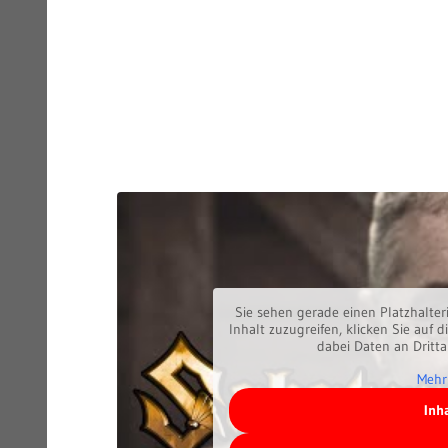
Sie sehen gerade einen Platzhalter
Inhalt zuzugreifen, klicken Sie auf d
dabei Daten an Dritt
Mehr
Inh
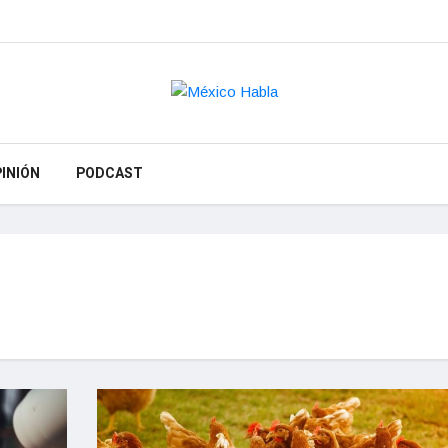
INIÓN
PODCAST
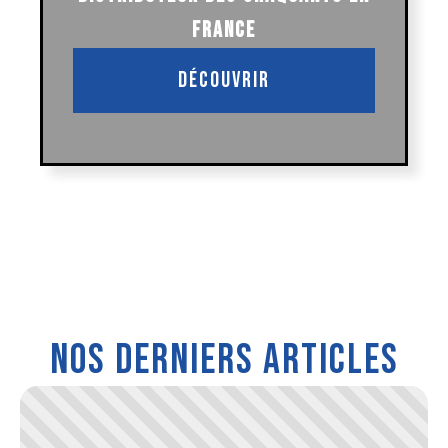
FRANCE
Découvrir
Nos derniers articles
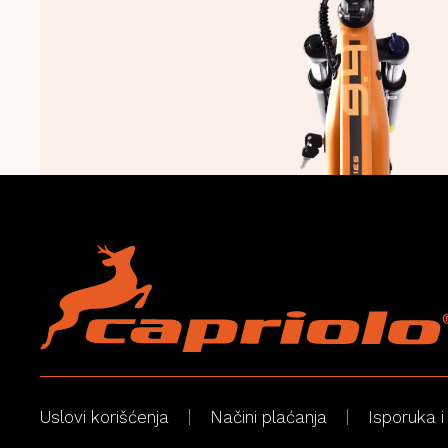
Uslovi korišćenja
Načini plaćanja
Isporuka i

◆ Instructions for the task
Exactly as they appear above, print all the lines, but not the pictures.

◆ Reply
Sie sehen gerade einen Platzhalter
Inhalt zuzugreifen, klicken Sie auf d
dabei Daten an Dritt
Mehr
Inh
INIÓN
PODCAST
FRANCE
Découvrir
Nos derniers articles
Uslovi korišćenja
Načini plaćanja
Isporuka i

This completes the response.